FarmVille at 48 million players has estimated development costs of between $200,000-$500,000 (though because Zynga is still private they aren’t forthcoming with real numbers).  So, while only 12 percent of Facebook’s user base is currently playing Zynga’s game, there are hundreds of millions of additional potential players on Facebook alone.  And with development costs for a social media hit game estimated at a fraction of the cost of a successful traditional online game, the numbers for a social media game look very attractive to a game company deciding whether to make their next game a social media game or go the traditional route.  Once the decision is made to make a social media game, the method to make it profitable is developed.

This process begins with knowing one’s audience.  According to, there are around 211 million users playing games each month.  These numbers cover a much larger age demographic today  than ever before, especially among women who are always a desirable consumer for any business.  With that many eyes on the screen, games provide potentially limitless areas for businesses to place advertising.  Customers can earn virtual currency or goods in return for making purchases at an e-retailer, subscribing to a monthly service, completing a survey or watching a video ad/movie trailer.  It has also been proven that gamers are more likely to click on ads due to the residual credits earned, versus the average online consumer who only clicks based on his or her actual interest in the product/service advertised.  Plus, gaming advertising can fit more organically within the construct of the game itself.  Instead of popup ads in the margins, the player is literally walking by virtual billboards and sales signs.
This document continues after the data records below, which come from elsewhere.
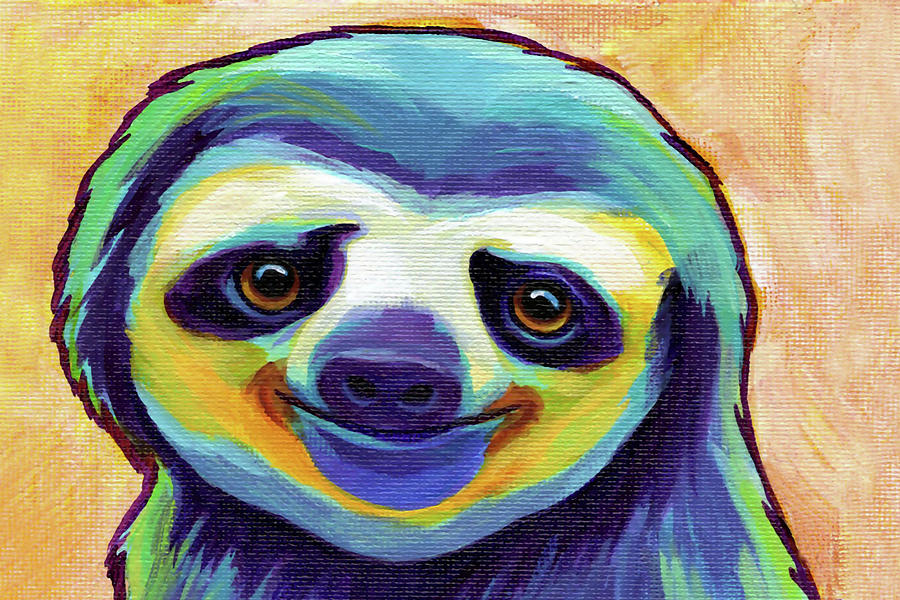 Where is `yellow color trim`? The image size is (900, 600). yellow color trim is located at coordinates 304,466. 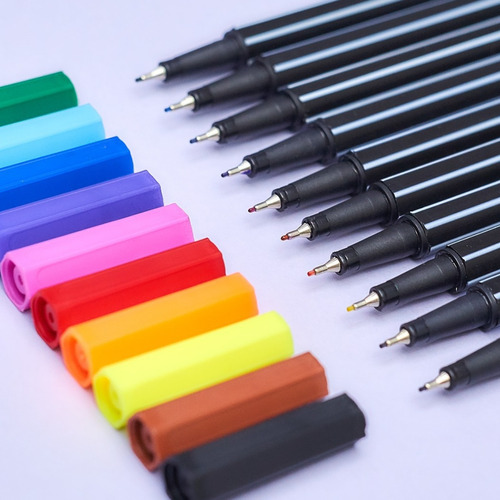 Find the location of a particular element. Image resolution: width=500 pixels, height=500 pixels. pens is located at coordinates (191, 59), (229, 88), (263, 116), (296, 153), (325, 182), (356, 212), (383, 244), (434, 278), (462, 308), (484, 362). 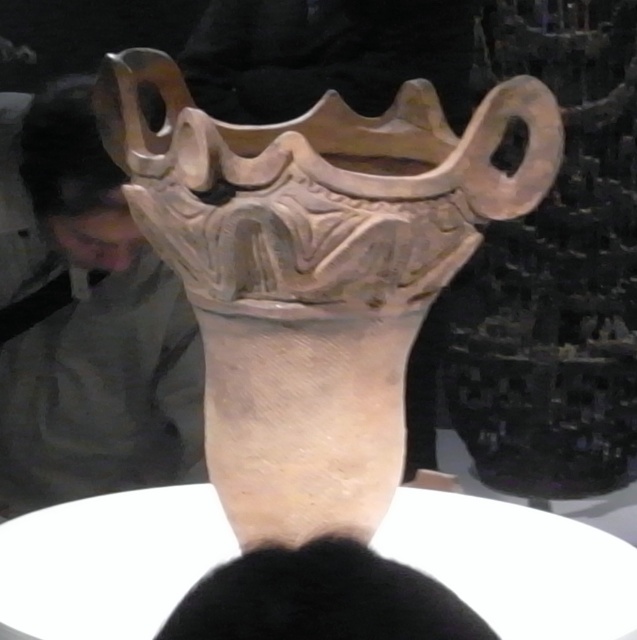 Question: Among these objects, which one is farthest from the camera?

Choices:
 (A) matte clay vase at center
 (B) matte gray sculpture at upper left

Answer: (B)

Question: Can you confirm if matte clay vase at center is smaller than matte gray sculpture at upper left?

Choices:
 (A) no
 (B) yes

Answer: (B)

Question: Is matte clay vase at center further to the viewer compared to matte gray sculpture at upper left?

Choices:
 (A) yes
 (B) no

Answer: (B)

Question: Is matte clay vase at center thinner than matte gray sculpture at upper left?

Choices:
 (A) no
 (B) yes

Answer: (A)

Question: Which point is farther to the camera?

Choices:
 (A) (434, 218)
 (B) (62, 323)

Answer: (B)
This “advergaming” is nothing new.  Pepsi Invaders was an advergame commissioned by Coca-Cola developed in 1983 by Atari for the Atari 2600 platform.
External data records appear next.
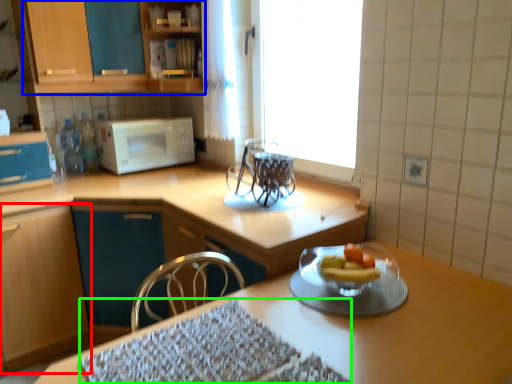 Question: Which object is positioned closest to cabinetry (highlighted by a red box)? Select from cabinetry (highlighted by a blue box) and place mat (highlighted by a green box).

Choices:
 (A) cabinetry
 (B) place mat

Answer: (A) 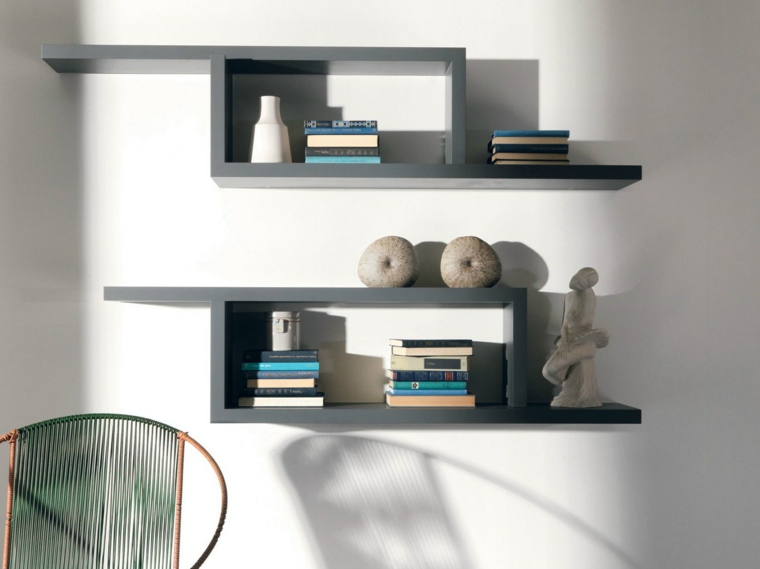 This screenshot has width=760, height=569. I want to click on art, so click(x=552, y=387), click(x=470, y=267), click(x=393, y=263), click(x=280, y=333), click(x=271, y=152). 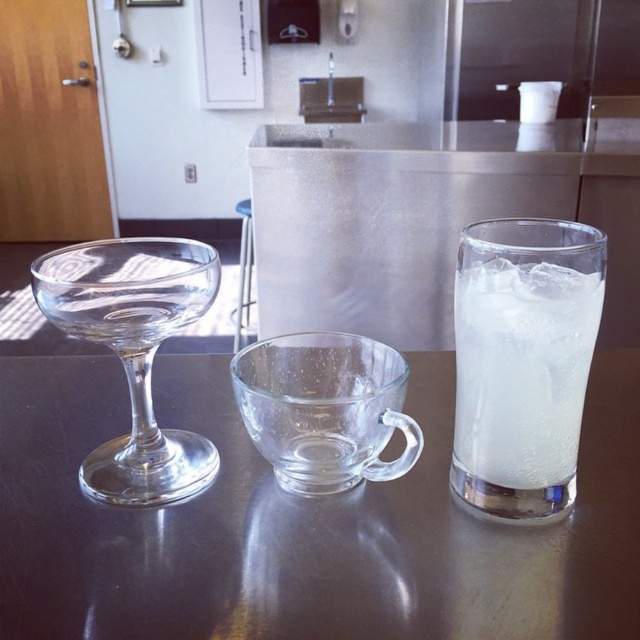 Image resolution: width=640 pixels, height=640 pixels. Describe the element at coordinates (522, 369) in the screenshot. I see `clear glass at right` at that location.

Is point (461, 337) closer to camera compared to point (88, 248)?

That is True.

Locate an element on the screen. clear glass at right is located at coordinates (522, 369).

Which is below, transparent glass table at center or transparent glass wine glass at left?

transparent glass table at center is lower down.

Who is more forward, (252,588) or (161,280)?

Point (252,588)

The image size is (640, 640). In order to click on transparent glass table at center in this screenshot , I will do `click(300, 524)`.

Does point (541, 278) come behind point (369, 356)?

No, it is not.

Which of these two, clear glass at right or transparent glass cup at center, stands taller?

With more height is clear glass at right.

Does point (483, 474) come farther from viewer compared to point (248, 419)?

Yes.

Identify the location of clear glass at right. (522, 369). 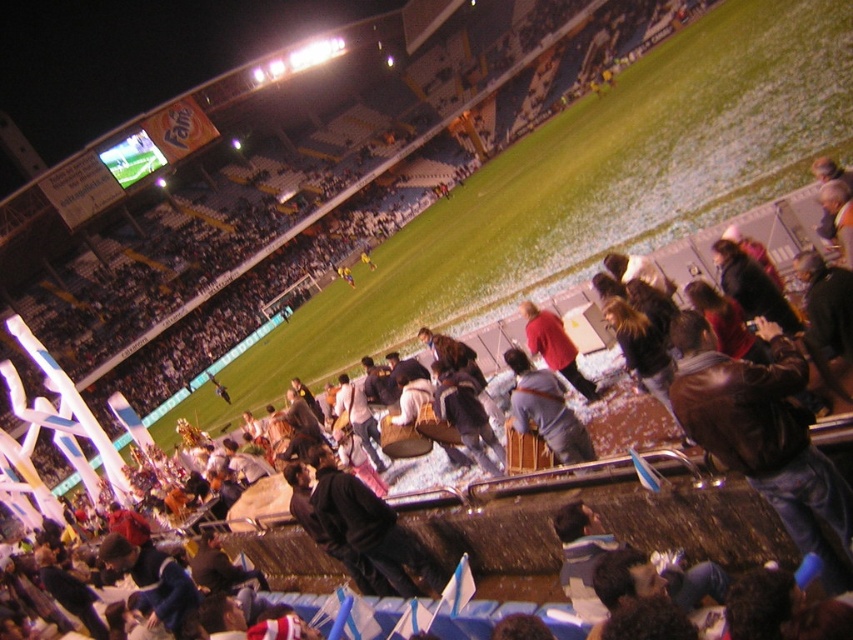 Question: Is gray fabric jacket at center to the left of red matte jacket at center from the viewer's perspective?

Choices:
 (A) yes
 (B) no

Answer: (A)

Question: Which of the following is the farthest from the observer?

Choices:
 (A) (521, 381)
 (B) (563, 340)

Answer: (B)

Question: Which point is closer to the camera taking this photo?

Choices:
 (A) (543, 326)
 (B) (523, 416)

Answer: (B)

Question: Does gray fabric jacket at center appear over red matte jacket at center?

Choices:
 (A) yes
 (B) no

Answer: (B)

Question: Observing the image, what is the correct spatial positioning of gray fabric jacket at center in reference to red matte jacket at center?

Choices:
 (A) right
 (B) left

Answer: (B) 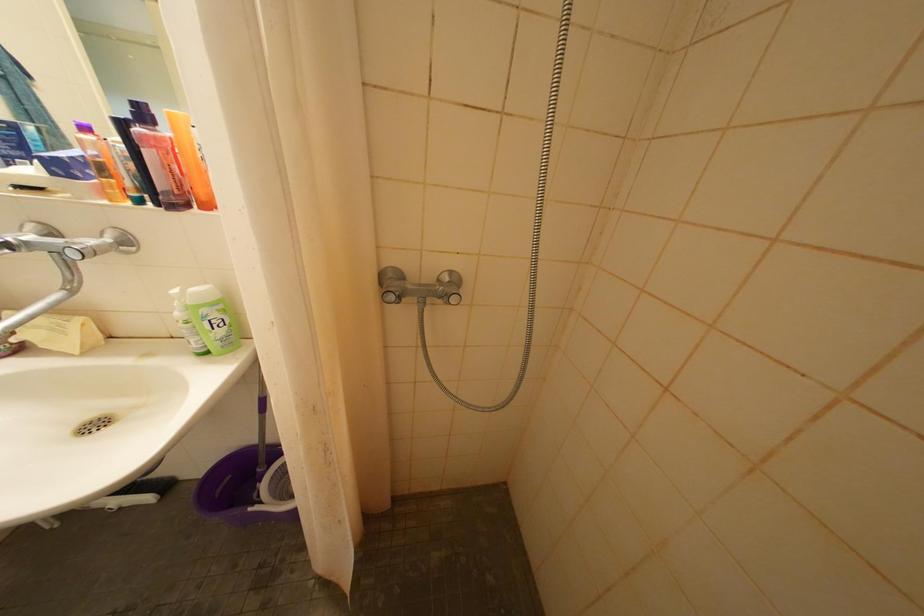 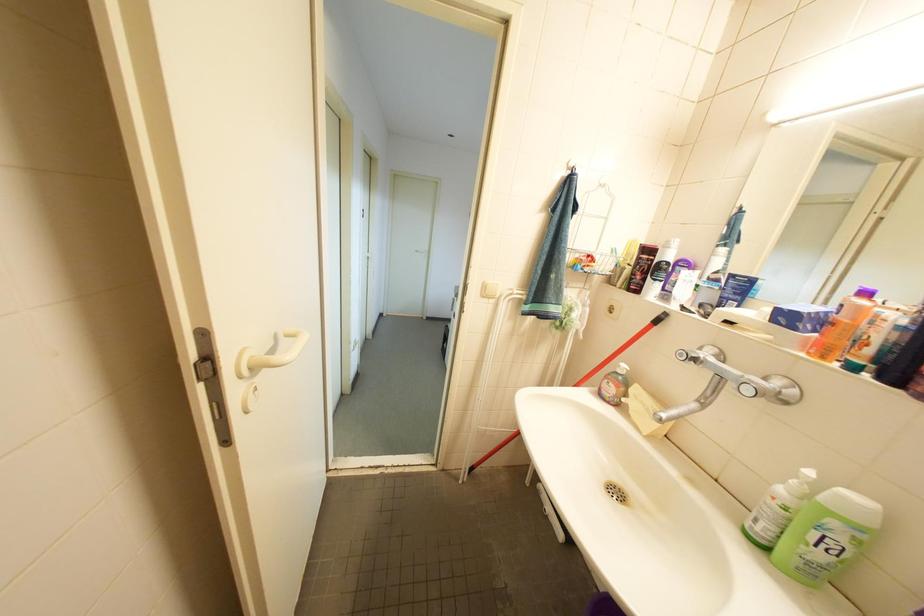 Question: The camera is either moving clockwise (left) or counter-clockwise (right) around the object. The first image is from the beginning of the video and the second image is from the end. Is the camera moving left or right when shooting the video?

Choices:
 (A) Left
 (B) Right

Answer: (B)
Demetri Detsaridis, general manager of Zynga New York, feels that the line between modern advergaming and social mechanics has shifted.  Creating a project with game mechanics is not very different from creating a pure-play Facebook game, he says.
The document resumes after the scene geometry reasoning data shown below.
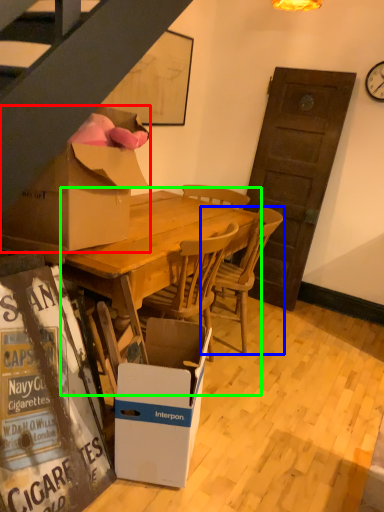 Question: Which is nearer to the box (highlighted by a red box)? chair (highlighted by a blue box) or round table (highlighted by a green box).

Choices:
 (A) chair
 (B) round table

Answer: (B) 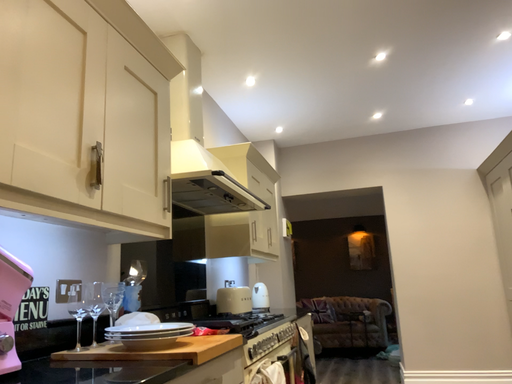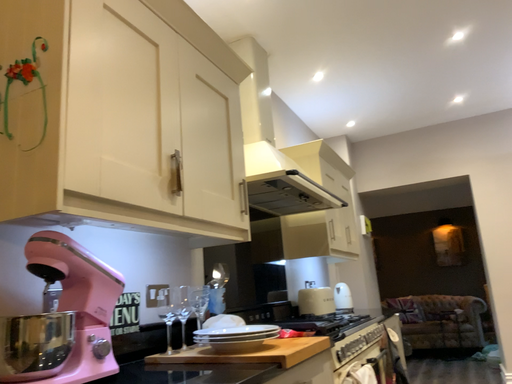 Question: Which way did the camera rotate in the video?

Choices:
 (A) rotated right
 (B) rotated left

Answer: (B) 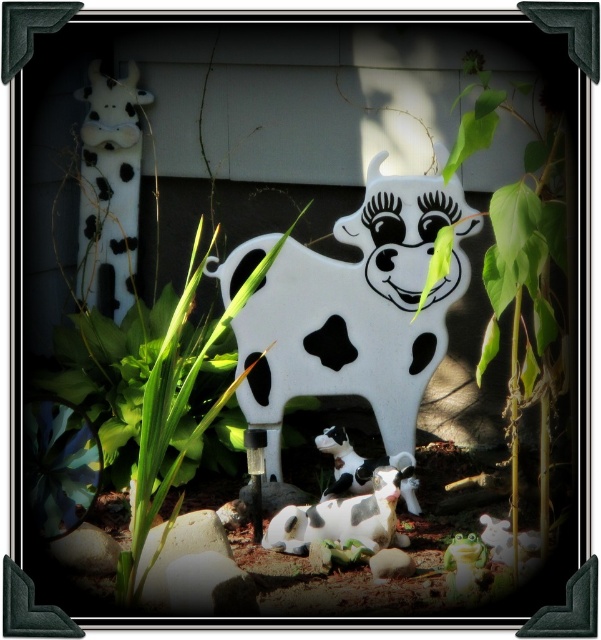 Question: Is white plastic cow at center thinner than green leafy plant at center?

Choices:
 (A) no
 (B) yes

Answer: (A)

Question: Which of the following is the farthest from the observer?

Choices:
 (A) (346, 536)
 (B) (451, 573)

Answer: (A)

Question: Can you confirm if white plastic cow at center is wider than green leafy plant at center?

Choices:
 (A) no
 (B) yes

Answer: (B)

Question: Which object is the farthest from the black and white spotted cow at center?

Choices:
 (A) white plastic cow at center
 (B) polka dot plastic cow at center
 (C) smooth green frog at center
 (D) white matte cow at lower center

Answer: (A)

Question: Considering the real-world distances, which object is closest to the white plastic cow at center?

Choices:
 (A) black and white spotted cow at center
 (B) polka dot plastic cow at center
 (C) smooth green frog at center

Answer: (B)

Question: Is polka dot plastic cow at center positioned behind white matte cow at lower center?

Choices:
 (A) yes
 (B) no

Answer: (A)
In-game advertising (IGA) refers to the use of computer and video games as a medium in which to deliver advertising.  Increasing Internet connectivity has led to the growth of dynamic in-game advertising.  Unlike the fixed advertisements found in static in-game ads, dynamic advertisements can be altered remotely by the advertising agency.  Advertisements can be tailored according to geographical location or time of day, allowing for the delivery of time-critical advertising campaigns like those publicizing a movie launch. Information can be sent back from the player’s machine regarding advertisement performance.  Data such as time spent looking at advertisements, type of advertisement and viewing angle can be used to better formulate future campaigns and also allows the advertising agency to offer more flexible advertising campaigns to their clients.  In 2005, spending on in-game advertising totaled $56 million, with organizations like Yankee Group predicting this value to grow to between $732 million and $1 billion by 2014.